¿Cuánto
más durará la Tierra? Esta es una pregunta que me hago con frecuencia y sólo
puedo responder precariamente dado mi amateurismo en materia de ambientalismo.
Las opiniones que he encontrado son muy desiguales, pero todas coinciden en
asegurar que ya no queda mucho tiempo, que la cáscara del globo y el oxígeno
que la arropa se encuentran cada vez más deteriorados, a punto casi de su
extenuación definitiva.
Los
humanos de a pie, los habitantes del mundo que no nos dedicamos a la
investigación sobre estos temas, solemos asustarnos un poco, sí, pero no hacer
profundo caso a las advertencias que en relatos y en imágenes nos dibujan el
cercano apocalipsis. ¿Cómo creer —pensamos— que esto se va a acabar si al lado
de selvas devastadas, animales extintos, ríos contaminados y ciudades asfixiadas
por el aire gris podemos seguir apreciando imágenes de cascadas, de selvas, de
ríos y montañas esplendorosos que no una ni dos, sino cientos de veces podemos
encontrar en todos los medios al alcance de la vista?
En
efecto, miles de lugares hay que sirven para acercarnos postales de sitios
maravillosos.
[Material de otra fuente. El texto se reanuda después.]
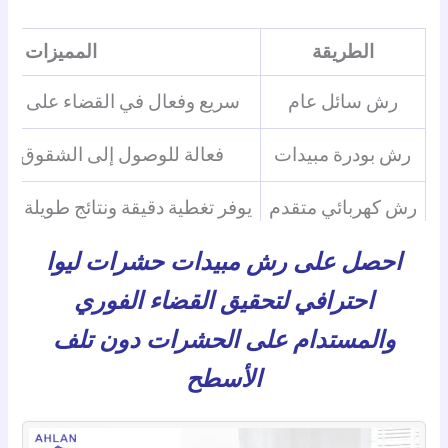
الطريقة
المميزات
رش سائل عام
سريع وفعال في القضاء على ال
رش بودرة مبيدات
فعالة للوصول إلى الشقوق والز
رش كهربائي متقدم
يوفر تغطية دقيقة ونتائج طويلة ا
احصل على رش مبيدات حشرات ليوا
احترافي لتحقيق القضاء الفوري
والمستدام على الحشرات دون تلف
الأسطح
Abrir una revista especializada —National Geographic, por ejemplo— nos alienta a imaginar, a creer
cándidamente, que el mundo sigue así, bello de todos sus costados. Lo cierto es
que en verdad quedan muchos espacios paradisiacos, algunos intocados por la
devastadora mano del hombre. La depredación, sin embargo, ya da trazas de haber
llegado al límite en muchos sitios del planeta, principalmente en las ciudades
cuya población se ha desbordado. Tendemos a pensar —es un deseo optimista e
ingenuo— que sólo son esos espacios, las grandes metrópolis, los lugares que
han llegado al borde de la destrucción, pero no es así, o no es sólo así. Las grandes concentraciones de
población están contaminadas, es cierto, y entre sus patas se han llevado
ecosistemas enteros, dado que para mantener a las ciudades de gran dimensión es
necesario producir, en otros cientos de lugares, infinitos bienes y servicios
que sin remedio arrasan y provocan lo que ya estamos padeciendo: espacios en
los que reina el agotamiento/acabamiento de recursos y, a la larga, el famoso
calentamiento global que ha encendido focos rojos todavía poco alarmantes para
la mayoría.
Aquí
llego al meollo de mi preocupación: para detener el deterioro y luego para
mejorar lo deteriorado no sólo es necesaria la alerta roja que nos lleve a
“cuidar el medio ambiente” con medidas más o menos sencillas, como no gastar
tanta agua, usar menos el coche, reciclar y todo eso. Para, de verdad, cambiar
la inercia del mundo es necesaria hoy una conversión que pasa menos por lo
cultural que por lo político-económico; si hoy la vida amenaza con extinguirse se
debe en términos muy generales al capitalismo en su expresión extrema: el
neoliberalismo cuyo motor es exclusivamente la ganancia basada en la promoción
irreductible del consumo en el mercado como único dogma, como soporte de un
sistema al que no le importa cuánto dure la Tierra, sino cuánto dure el
comprador comprando productos necesarios y, sobre todo, innecesarios.
Sé
que no respondí mi pregunta inicial. Ignoro cuánto durará el mundo y cuánto
mundo nos queda. Lo único que percibo con alguna seguridad es que no tenemos el
menor ánimo de detener la destrucción.